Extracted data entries

====================

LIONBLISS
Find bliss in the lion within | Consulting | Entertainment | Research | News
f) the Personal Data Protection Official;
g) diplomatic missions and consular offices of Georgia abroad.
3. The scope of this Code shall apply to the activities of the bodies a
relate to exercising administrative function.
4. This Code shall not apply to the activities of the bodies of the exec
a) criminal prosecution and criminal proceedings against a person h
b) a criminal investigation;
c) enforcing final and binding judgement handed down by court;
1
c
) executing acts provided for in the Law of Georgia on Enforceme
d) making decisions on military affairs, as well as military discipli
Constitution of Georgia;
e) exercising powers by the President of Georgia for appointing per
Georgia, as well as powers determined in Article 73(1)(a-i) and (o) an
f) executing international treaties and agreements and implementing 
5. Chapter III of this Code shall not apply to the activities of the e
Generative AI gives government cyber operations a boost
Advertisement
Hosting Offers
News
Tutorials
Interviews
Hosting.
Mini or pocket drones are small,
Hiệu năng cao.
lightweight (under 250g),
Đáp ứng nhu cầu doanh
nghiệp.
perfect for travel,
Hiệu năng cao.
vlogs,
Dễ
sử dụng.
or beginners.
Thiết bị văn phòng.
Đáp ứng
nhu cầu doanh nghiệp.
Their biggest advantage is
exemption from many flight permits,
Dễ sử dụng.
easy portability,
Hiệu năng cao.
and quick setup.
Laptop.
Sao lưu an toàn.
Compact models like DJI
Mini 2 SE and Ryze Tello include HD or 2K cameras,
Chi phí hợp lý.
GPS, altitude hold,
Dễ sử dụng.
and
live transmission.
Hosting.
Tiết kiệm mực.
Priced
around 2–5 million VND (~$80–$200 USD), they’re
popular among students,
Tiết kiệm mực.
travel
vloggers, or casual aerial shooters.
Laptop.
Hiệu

====================

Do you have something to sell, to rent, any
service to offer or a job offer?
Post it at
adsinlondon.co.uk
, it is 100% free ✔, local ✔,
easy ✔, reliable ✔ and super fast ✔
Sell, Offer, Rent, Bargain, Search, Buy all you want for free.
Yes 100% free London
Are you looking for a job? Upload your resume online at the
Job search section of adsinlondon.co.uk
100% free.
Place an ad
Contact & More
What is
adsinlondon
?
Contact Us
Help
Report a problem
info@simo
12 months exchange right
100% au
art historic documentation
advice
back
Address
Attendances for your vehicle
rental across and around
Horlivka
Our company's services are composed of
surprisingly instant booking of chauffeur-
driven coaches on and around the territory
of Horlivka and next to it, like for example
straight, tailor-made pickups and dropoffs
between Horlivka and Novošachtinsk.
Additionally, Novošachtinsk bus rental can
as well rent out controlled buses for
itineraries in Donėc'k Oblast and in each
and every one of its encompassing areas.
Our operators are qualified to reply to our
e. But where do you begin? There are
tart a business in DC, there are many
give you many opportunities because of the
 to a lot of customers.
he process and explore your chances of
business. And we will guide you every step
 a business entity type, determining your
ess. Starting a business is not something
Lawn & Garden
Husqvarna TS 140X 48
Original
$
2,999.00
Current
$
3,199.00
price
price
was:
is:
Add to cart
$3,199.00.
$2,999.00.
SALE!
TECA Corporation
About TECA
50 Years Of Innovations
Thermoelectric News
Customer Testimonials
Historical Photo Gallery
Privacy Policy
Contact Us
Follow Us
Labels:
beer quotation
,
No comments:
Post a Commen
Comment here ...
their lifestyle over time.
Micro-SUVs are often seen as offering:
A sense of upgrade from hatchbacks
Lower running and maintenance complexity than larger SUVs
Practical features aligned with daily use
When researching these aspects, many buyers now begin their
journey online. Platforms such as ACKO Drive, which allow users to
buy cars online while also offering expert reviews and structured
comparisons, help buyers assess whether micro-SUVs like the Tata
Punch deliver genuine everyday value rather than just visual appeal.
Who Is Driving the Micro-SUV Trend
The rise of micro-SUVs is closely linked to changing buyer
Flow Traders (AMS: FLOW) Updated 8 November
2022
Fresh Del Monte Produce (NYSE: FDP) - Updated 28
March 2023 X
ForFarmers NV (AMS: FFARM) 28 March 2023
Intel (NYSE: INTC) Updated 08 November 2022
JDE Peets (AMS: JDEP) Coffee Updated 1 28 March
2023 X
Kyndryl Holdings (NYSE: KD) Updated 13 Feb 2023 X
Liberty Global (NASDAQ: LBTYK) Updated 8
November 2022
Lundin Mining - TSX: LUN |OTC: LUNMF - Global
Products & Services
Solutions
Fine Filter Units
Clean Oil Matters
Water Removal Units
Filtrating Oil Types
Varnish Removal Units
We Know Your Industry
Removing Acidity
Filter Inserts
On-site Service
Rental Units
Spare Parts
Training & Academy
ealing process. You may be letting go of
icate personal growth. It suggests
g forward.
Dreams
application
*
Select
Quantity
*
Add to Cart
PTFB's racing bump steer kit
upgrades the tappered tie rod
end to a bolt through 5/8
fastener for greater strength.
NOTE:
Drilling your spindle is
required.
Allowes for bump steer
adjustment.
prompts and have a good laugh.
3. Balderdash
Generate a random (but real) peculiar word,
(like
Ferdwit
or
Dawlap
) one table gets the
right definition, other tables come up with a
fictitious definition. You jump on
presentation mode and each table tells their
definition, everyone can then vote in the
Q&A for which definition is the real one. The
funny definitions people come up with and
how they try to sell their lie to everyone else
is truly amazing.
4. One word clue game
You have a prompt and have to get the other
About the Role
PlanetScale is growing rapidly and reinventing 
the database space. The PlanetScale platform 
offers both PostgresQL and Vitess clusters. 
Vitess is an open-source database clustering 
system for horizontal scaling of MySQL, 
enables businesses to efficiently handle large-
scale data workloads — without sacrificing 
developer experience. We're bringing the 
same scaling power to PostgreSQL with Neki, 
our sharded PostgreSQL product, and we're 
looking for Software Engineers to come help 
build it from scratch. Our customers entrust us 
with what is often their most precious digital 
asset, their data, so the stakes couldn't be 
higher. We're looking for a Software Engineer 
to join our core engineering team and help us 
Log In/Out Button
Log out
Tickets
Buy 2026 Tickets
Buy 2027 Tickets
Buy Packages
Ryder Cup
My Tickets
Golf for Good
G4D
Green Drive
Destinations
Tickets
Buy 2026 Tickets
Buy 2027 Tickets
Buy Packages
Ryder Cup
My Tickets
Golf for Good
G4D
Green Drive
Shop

====================

▶ What you need to do:
Quote the data above from the line containing "Removing Acidity" to the line containing "Log In/Out Button", inclusive, and stop.

▶ Solution below:
Removing Acidity
Filter Inserts
On-site Service
Rental Units
Spare Parts
Training & Academy
ealing process. You may be letting go of
icate personal growth. It suggests
g forward.
Dreams
application
*
Select
Quantity
*
Add to Cart
PTFB's racing bump steer kit
upgrades the tappered tie rod
end to a bolt through 5/8
fastener for greater strength.
NOTE:
Drilling your spindle is
required.
Allowes for bump steer
adjustment.
prompts and have a good laugh.
3. Balderdash
Generate a random (but real) peculiar word,
(like
Ferdwit
or
Dawlap
) one table gets the
right definition, other tables come up with a
fictitious definition. You jump on
presentation mode and each table tells their
definition, everyone can then vote in the
Q&A for which definition is the real one. The
funny definitions people come up with and
how they try to sell their lie to everyone else
is truly amazing.
4. One word clue game
You have a prompt and have to get the other
About the Role
PlanetScale is growing rapidly and reinventing 
the database space. The PlanetScale platform 
offers both PostgresQL and Vitess clusters. 
Vitess is an open-source database clustering 
system for horizontal scaling of MySQL, 
enables businesses to efficiently handle large-
scale data workloads — without sacrificing 
developer experience. We're bringing the 
same scaling power to PostgreSQL with Neki, 
our sharded PostgreSQL product, and we're 
looking for Software Engineers to come help 
build it from scratch. Our customers entrust us 
with what is often their most precious digital 
asset, their data, so the stakes couldn't be 
higher. We're looking for a Software Engineer 
to join our core engineering team and help us 
Log In/Out Button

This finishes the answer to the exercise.